:: RECORDS FOR THE TASK

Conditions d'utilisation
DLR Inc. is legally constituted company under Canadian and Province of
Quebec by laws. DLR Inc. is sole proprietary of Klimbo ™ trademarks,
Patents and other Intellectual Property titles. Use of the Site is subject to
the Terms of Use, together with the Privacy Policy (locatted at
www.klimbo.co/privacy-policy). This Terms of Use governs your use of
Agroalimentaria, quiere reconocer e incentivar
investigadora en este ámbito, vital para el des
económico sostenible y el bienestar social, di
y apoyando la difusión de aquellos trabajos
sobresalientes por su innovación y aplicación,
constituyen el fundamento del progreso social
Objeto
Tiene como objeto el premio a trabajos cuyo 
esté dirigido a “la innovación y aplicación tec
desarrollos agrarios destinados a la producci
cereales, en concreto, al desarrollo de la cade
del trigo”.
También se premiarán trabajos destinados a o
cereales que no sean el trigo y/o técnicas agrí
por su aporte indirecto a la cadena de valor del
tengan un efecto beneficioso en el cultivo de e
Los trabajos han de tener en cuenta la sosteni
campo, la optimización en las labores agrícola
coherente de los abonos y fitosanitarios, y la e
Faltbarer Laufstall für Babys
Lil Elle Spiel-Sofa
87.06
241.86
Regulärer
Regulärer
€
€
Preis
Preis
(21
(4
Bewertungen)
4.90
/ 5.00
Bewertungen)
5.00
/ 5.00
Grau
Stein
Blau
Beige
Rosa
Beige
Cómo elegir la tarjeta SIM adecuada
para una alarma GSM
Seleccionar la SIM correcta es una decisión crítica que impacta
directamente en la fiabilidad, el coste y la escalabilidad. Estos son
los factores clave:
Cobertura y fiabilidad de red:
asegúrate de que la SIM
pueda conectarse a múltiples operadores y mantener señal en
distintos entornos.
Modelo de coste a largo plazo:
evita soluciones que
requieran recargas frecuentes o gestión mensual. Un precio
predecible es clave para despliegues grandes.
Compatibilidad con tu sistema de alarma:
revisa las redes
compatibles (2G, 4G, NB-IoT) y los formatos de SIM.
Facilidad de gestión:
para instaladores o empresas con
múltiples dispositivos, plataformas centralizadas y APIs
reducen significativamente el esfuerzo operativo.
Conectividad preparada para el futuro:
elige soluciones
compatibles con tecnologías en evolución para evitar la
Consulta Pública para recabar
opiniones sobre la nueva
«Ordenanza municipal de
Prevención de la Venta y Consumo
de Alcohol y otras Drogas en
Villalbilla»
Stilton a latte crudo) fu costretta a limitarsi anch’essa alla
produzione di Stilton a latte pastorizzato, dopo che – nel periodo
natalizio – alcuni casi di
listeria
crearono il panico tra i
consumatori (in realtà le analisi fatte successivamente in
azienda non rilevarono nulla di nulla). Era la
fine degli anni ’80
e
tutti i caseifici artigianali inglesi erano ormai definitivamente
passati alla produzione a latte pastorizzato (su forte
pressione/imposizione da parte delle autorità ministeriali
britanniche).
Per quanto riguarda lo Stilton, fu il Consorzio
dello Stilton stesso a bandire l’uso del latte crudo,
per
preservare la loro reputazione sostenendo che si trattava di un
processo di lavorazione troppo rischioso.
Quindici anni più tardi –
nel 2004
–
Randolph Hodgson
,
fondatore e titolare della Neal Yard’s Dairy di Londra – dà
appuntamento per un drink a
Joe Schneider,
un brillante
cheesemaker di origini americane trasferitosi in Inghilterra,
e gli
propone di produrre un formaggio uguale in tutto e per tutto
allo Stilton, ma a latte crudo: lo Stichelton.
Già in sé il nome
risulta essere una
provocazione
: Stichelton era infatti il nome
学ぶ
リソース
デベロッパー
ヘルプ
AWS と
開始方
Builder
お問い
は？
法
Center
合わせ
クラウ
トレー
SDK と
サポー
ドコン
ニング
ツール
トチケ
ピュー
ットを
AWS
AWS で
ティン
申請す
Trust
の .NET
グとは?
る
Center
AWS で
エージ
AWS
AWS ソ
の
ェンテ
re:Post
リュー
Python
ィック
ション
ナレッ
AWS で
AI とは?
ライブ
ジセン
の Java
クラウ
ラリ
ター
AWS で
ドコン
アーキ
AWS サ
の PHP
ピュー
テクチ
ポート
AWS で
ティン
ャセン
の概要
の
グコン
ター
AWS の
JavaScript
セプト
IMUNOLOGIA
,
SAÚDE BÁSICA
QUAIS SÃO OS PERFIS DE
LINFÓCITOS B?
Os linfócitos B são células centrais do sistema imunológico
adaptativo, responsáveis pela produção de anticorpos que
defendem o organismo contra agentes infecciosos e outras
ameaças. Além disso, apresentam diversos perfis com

::::
:: RECORDS FOR THE TASK

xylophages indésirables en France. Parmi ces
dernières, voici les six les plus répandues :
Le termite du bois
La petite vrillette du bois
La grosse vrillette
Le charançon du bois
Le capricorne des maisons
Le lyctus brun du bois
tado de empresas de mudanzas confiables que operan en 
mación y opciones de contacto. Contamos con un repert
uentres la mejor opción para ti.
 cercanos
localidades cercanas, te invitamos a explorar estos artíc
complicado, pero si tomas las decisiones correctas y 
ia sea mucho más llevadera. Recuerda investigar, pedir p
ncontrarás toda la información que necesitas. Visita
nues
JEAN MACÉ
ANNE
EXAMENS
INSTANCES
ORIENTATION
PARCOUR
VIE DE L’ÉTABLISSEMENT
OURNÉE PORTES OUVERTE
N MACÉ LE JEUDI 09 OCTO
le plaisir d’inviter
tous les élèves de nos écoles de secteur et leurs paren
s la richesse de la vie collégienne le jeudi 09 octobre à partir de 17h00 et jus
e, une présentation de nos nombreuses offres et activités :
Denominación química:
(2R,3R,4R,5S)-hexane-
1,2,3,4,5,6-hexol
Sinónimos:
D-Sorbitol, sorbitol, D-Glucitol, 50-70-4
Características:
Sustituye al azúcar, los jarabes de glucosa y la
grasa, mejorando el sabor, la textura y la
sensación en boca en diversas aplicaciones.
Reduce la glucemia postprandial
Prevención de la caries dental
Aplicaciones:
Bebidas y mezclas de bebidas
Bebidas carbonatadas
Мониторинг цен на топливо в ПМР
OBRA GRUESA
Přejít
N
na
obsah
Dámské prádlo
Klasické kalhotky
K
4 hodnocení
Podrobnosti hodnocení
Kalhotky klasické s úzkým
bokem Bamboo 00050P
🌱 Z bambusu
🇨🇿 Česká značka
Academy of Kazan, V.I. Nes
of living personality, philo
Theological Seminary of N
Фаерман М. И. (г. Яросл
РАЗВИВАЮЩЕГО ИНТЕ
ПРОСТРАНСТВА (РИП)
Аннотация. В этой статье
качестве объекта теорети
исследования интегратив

::::
:: RECORDS FOR THE TASK

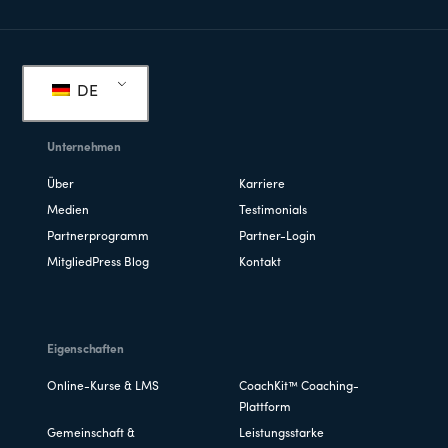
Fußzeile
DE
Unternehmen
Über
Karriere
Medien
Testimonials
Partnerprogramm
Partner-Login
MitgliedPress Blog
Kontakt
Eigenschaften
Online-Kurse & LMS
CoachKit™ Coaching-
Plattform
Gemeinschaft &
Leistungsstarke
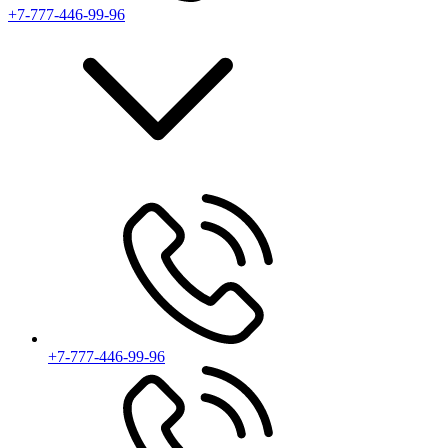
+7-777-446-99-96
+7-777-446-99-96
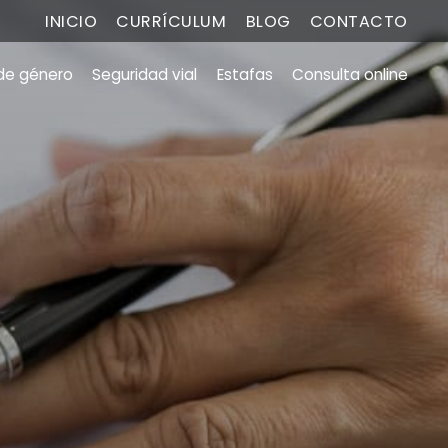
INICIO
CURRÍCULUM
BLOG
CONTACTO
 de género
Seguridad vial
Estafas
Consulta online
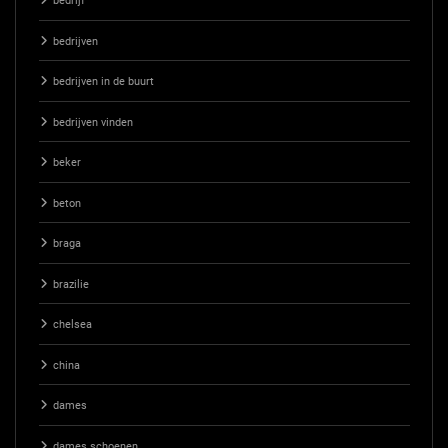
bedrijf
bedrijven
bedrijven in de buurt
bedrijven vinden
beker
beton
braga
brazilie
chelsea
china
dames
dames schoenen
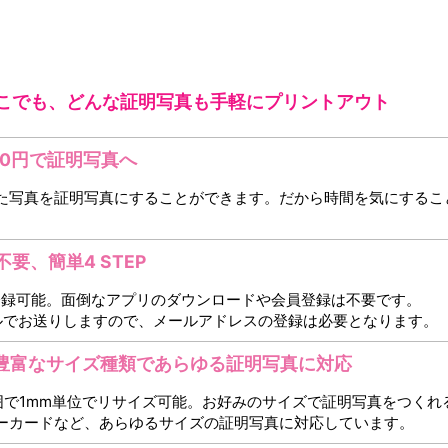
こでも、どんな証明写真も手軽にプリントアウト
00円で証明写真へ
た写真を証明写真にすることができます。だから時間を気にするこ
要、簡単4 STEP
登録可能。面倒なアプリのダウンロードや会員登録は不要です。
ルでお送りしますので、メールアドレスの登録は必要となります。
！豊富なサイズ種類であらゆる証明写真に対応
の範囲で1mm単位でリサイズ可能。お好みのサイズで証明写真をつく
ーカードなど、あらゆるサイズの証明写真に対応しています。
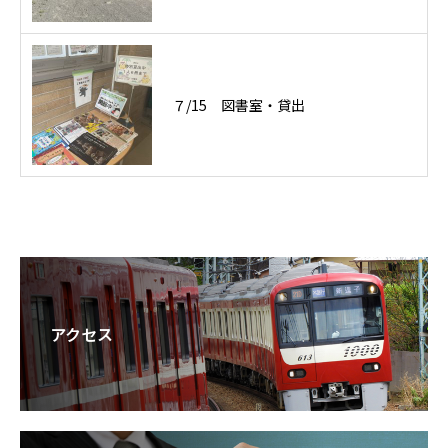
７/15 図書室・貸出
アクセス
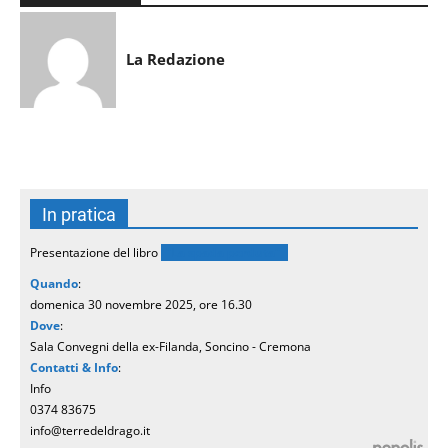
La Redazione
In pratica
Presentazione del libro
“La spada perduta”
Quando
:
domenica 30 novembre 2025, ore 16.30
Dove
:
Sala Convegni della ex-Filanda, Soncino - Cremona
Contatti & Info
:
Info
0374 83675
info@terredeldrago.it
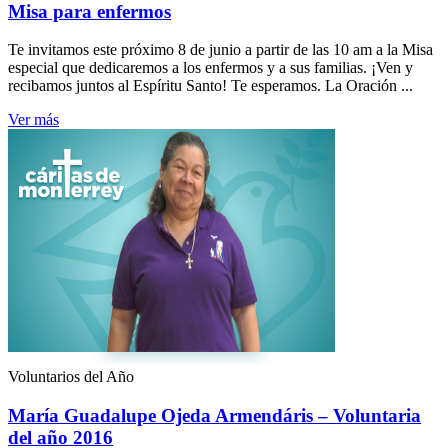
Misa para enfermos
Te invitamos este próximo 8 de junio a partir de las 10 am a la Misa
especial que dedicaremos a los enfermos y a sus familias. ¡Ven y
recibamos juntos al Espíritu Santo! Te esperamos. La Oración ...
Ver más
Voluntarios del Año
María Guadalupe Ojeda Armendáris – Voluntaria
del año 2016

::::

WHAT YOU NEED TO DO
In the entries above, find each line that includes the string "trigo" and copy it.

WRITTEN ANSWER
del trigo”.
cereales que no sean el trigo y/o técnicas agrí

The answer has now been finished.